A healthful diet and lifestyle almost always lead to a longer and healthier life. They provide increased vitality, improved resistance to disease, and a greater sense of wholeness and freedom. But even the finest exercise and diet plan cannot forever overcome the inevitability of aging. Eventually, even the best-cared-for bodies begin to weaken and no longer function as once they did.

In our appearance-oriented society, aging can seem like a misfortune. But in the process of aging, people often come to understandings that are crucial to the completion and fulfillment of their lives. They learn something about loss and acceptance. They may have to cope with enormous difficulties‹a husband dying, a wife getting cancer, even the death of a child. They come to know how vulnerable everyone is. They understand that life is hard at times for everyone.

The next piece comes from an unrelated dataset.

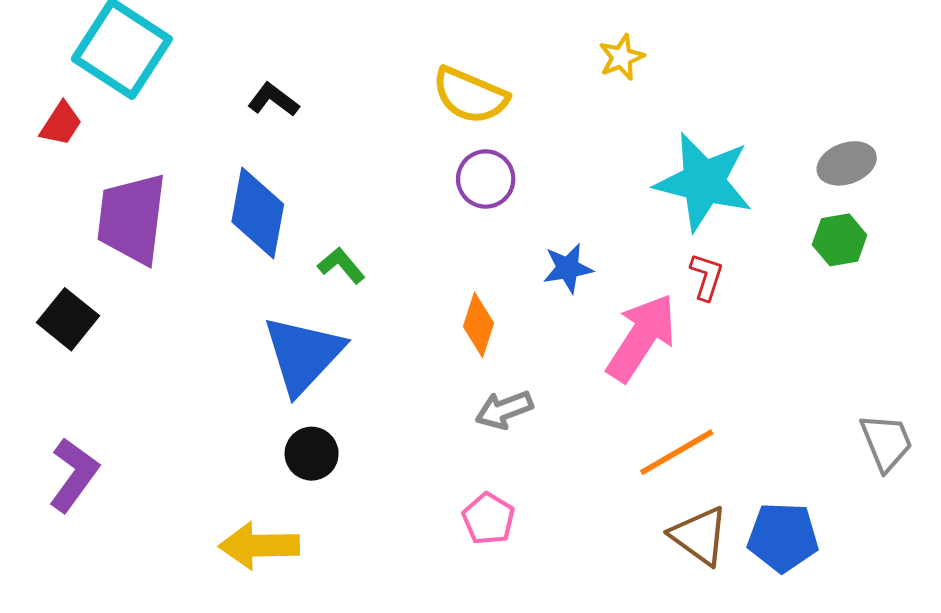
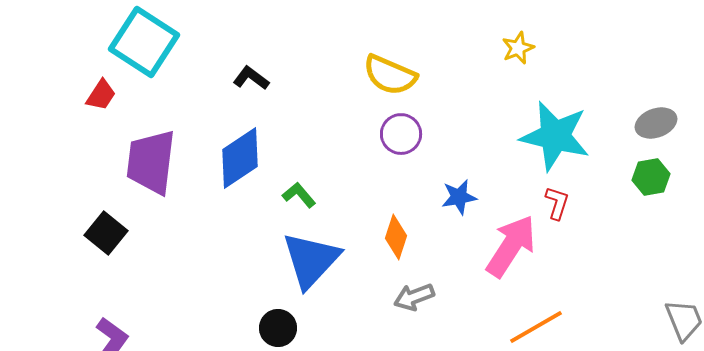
yellow star: (622, 57) -> (518, 48), moved
blue diamond: (258, 213) -> (240, 158), turned 46
blue triangle: (303, 355) -> (311, 260), moved

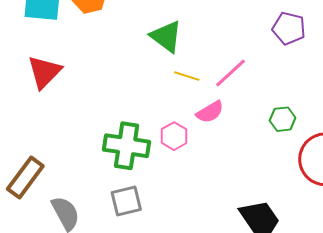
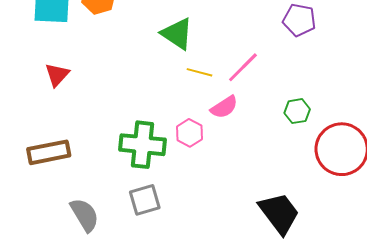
red triangle: (44, 72) -> (57, 75), size x0.7
brown rectangle: (25, 177) -> (49, 152), moved, turned 45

We have so much to learn from the old. There was a cartoon in The New Yorker entitled "Yuppie Angst." A man is saying, "Oh no, I spilled cappuccino on my down jacket." Elders, who have seen their families and friends die, who have seen generations of people come and go, can have a deeper understanding of tragedy. Closer to death, they are much more in touch with the cycles of life. They understand what makes a life worth living. They know there is little point in having low cholesterol and rock hard abs if you don't love your life.

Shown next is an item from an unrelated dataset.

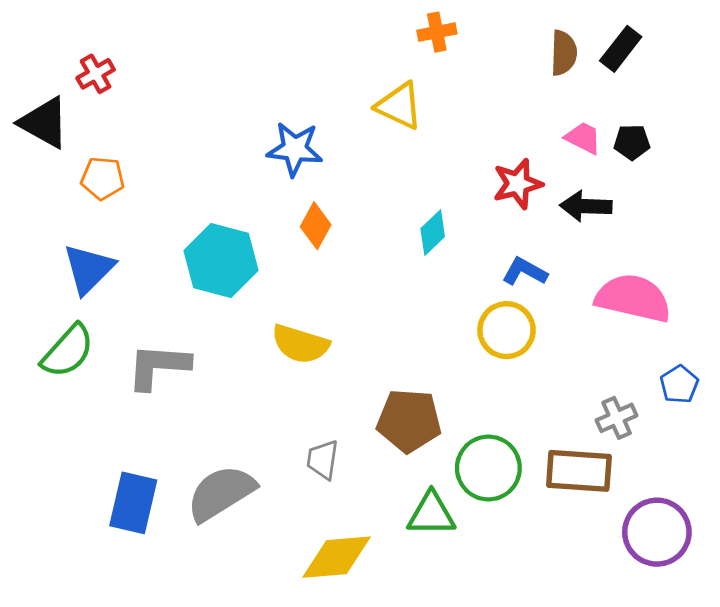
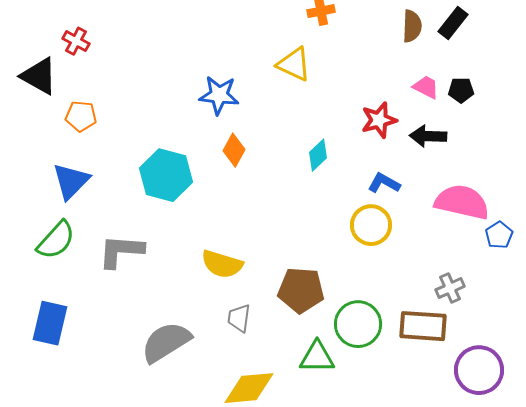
red cross: (96, 74) -> (76, 41), turned -32
yellow semicircle: (300, 344) -> (222, 264), moved
blue pentagon: (679, 384) -> (499, 235), moved
blue rectangle: (133, 503) -> (50, 323), moved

There are people who make healthy choices hoping that as a result they will never become ill or die, but my motivations are different. I know that suffering occurs in every human life, and I want to prevent as much illness as I can and alleviate as much suffering as I am able. I ask people to take as much responsibility for their health and life as they can, not to avoid everything painful in the human experience, but to lessen suffering and to enrich and illumine who they are with wisdom and love.

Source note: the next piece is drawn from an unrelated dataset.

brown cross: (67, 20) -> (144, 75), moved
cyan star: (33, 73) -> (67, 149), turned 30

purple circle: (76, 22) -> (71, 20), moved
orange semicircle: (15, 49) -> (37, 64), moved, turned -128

A wise man once said, "If you go forward, you will die. If you go backward, you will die. It is better to go forward." The point of going forward, of working to make your life a positive expression of your highest vision, is not to avoid all suffering and death, for that is not within the realm of human possibility. The point, rather, is to meet all of your life experiences, including the most difficult ones, with the greatest powers of love and healing within you. The gift of going forward is not that you will never physically decline or fall ill, but that you will be less likely to do so prematurely, and better able to meet whatever life brings you with grace and wisdom.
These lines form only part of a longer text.